In short, the rules of engagement show renewable energy developers can gain a bonus of 10% on production tax credits at their projects, or up to 10 percentage points on investment tax credits, if the projects or associated facilities are located in communities that have historically relied on the energy industry for investment and jobs. This applies to both onshore and offshore renewables projects.
This follows legislation introduced by the Inflation Reduction Act in mid-2022, where these so-called ‘energy communities’ are defined in one of three ways:
former coal mining communities (areas where a coal mine was closed after 1999 or a coal-fired power plant was closed after 2009); areas with significant employment and local taxes from the fossil fuels sector, and higher-than-average unemployment; and brownfield sites – areas with sites contaminated by hazardous materials or other pollutants.

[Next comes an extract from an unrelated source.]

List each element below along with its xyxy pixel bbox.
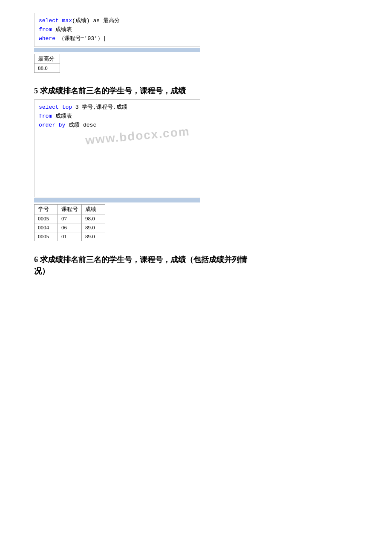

Federal government gave initial guidance about what ‘energy communities’ means in April 2023, and this March 2024 guidance elaborates on that.
For offshore wind specifically, it has introduced more flexibility for the ability to claim tax credits for offshore wind projects. It said developers would be able to qualify for those bonus tax credits as long as the SCADA system is located in a port in an eligible ‘energy community’.
SCADA systems have been called the nerve centre for an offshore wind farm as they link up the individual turbines, substations and meteorological stations in a central hub, they record activities on a regular basis to ensure that the project is working efficiently, and they enable owners and operators to fix problems. The Treasury and IRS said that their guidance recognised the importance of onshore SCADA systems in ensuring the viability of offshore wind farms.
The guidance also gave developers more flexibility to gain tax credits based on other aspects of their onshore interconnection infrastructure. It said that “where a project has multiple points of interconnection… those projects may now look to any land-based power conditioning equipment up to those points of interconnection for purposes of determining energy community status”.